Hugo Steinhaus - Early Life and Studies

Early Life and Studies

Steinhaus was born on January 14, 1887 in Jasło, Austria-Hungary (now in modern Poland) to a family with Jewish roots. His father, Bogusław, was a local industrialist, owner of a brick factory and a merchant. His mother was Ewelina, née Lipschitz. Hugo's uncle, Ignacy Steinhaus, was an activist in the Koło Polskie (Polish Circle), and a deputy to the Galician Diet, the regional assembly of the Kingdom of Galicia and Lodomeria.
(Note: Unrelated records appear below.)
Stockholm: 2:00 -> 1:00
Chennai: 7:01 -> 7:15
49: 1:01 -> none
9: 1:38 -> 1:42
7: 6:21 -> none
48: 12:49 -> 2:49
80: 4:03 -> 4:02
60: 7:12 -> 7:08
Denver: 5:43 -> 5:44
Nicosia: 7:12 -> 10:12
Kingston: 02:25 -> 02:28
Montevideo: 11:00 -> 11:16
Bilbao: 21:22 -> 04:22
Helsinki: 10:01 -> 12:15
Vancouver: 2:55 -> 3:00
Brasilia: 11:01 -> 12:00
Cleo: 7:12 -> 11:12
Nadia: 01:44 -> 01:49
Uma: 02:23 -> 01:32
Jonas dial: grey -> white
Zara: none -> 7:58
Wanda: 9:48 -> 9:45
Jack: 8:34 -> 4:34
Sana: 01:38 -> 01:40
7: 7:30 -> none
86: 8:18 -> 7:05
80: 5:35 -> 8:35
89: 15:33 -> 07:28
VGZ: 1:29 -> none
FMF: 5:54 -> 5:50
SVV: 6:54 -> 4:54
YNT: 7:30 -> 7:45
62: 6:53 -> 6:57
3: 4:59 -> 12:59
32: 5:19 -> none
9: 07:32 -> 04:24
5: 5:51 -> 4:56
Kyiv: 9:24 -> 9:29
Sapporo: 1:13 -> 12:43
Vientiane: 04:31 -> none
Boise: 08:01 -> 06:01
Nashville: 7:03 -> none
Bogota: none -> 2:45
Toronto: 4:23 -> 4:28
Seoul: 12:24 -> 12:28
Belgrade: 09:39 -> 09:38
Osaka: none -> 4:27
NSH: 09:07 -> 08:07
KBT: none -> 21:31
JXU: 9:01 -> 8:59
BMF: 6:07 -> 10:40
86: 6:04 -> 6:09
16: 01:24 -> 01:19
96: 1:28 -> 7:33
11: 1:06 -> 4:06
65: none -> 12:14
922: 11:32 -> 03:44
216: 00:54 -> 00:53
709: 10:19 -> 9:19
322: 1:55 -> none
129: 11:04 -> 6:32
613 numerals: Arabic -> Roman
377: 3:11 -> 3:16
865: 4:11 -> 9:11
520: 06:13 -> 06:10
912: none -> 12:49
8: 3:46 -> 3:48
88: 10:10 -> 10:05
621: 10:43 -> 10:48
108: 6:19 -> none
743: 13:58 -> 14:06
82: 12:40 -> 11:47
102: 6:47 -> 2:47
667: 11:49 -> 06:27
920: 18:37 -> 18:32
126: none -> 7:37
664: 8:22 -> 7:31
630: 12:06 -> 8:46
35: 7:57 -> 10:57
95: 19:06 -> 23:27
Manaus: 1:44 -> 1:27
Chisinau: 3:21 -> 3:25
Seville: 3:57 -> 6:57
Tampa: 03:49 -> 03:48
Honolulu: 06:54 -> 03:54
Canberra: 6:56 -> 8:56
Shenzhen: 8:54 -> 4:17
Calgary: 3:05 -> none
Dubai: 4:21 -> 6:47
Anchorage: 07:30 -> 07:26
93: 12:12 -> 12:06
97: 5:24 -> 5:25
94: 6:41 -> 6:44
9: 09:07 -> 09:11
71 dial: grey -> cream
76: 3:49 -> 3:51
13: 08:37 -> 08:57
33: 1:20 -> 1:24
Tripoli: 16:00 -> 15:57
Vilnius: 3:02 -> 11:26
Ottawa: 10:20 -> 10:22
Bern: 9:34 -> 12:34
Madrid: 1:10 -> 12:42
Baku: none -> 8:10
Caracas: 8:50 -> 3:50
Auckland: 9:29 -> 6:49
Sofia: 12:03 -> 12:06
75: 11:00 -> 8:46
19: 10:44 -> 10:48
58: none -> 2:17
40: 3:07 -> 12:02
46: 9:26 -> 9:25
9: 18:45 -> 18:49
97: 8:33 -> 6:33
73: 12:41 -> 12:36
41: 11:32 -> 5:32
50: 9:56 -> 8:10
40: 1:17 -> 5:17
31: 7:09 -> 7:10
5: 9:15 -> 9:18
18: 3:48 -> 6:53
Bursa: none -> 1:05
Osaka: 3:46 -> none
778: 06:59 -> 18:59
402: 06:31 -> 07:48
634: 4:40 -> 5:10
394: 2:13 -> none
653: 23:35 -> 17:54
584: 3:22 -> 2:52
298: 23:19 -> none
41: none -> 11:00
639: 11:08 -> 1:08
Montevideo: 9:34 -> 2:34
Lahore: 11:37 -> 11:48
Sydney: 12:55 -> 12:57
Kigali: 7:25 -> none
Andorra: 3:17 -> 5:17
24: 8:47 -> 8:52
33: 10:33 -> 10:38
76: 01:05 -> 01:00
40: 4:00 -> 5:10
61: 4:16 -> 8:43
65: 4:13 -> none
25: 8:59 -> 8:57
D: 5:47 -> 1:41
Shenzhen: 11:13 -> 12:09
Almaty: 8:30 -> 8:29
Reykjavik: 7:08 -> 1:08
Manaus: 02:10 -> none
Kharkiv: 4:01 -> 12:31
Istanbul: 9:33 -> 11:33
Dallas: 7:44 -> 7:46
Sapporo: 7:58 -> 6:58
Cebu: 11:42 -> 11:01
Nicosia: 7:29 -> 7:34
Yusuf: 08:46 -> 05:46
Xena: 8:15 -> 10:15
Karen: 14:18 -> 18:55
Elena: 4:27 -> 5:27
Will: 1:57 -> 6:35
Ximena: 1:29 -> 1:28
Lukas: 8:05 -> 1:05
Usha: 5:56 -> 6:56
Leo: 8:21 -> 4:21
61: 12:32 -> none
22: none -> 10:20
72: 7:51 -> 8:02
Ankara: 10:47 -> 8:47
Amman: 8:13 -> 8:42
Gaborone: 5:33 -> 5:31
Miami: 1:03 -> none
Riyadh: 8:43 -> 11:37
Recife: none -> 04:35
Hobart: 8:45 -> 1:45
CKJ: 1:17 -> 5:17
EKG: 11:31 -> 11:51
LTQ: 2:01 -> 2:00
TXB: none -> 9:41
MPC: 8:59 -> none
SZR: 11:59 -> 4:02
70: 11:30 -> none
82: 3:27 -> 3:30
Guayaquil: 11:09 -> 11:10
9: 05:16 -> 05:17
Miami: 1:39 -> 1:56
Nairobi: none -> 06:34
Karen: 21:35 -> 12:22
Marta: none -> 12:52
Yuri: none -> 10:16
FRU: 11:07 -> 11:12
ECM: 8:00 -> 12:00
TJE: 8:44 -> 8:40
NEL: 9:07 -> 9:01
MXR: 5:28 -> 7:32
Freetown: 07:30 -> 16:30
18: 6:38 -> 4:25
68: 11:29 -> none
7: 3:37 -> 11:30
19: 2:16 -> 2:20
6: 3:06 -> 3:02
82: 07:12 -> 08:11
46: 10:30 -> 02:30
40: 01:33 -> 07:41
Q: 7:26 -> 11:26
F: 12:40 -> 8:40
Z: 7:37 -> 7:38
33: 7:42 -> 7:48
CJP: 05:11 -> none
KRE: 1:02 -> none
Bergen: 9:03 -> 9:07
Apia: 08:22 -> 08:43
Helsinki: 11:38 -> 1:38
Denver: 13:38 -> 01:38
Hugo finished his studies at the gymnasium in Jasło in 1905. His family wanted him to become an engineer but he was drawn to abstract mathematics and began to study the works of famous contemporary mathematicians on his own. In the same year he began studying philosophy and mathematics at the University of Lwów. In 1906 he transferred to Göttingen University. At that University he received his Ph.D. in 1911, having written his doctoral dissertation under the supervision of David Hilbert. The title of his thesis was Neue Anwendungen des Dirichlet'schen Prinzips ("New applications to Dirichlet's principle").

At the start of World War I Steinhaus returned to Poland and served in Józef Piłsudski's Polish Legion, after which he lived in Kraków.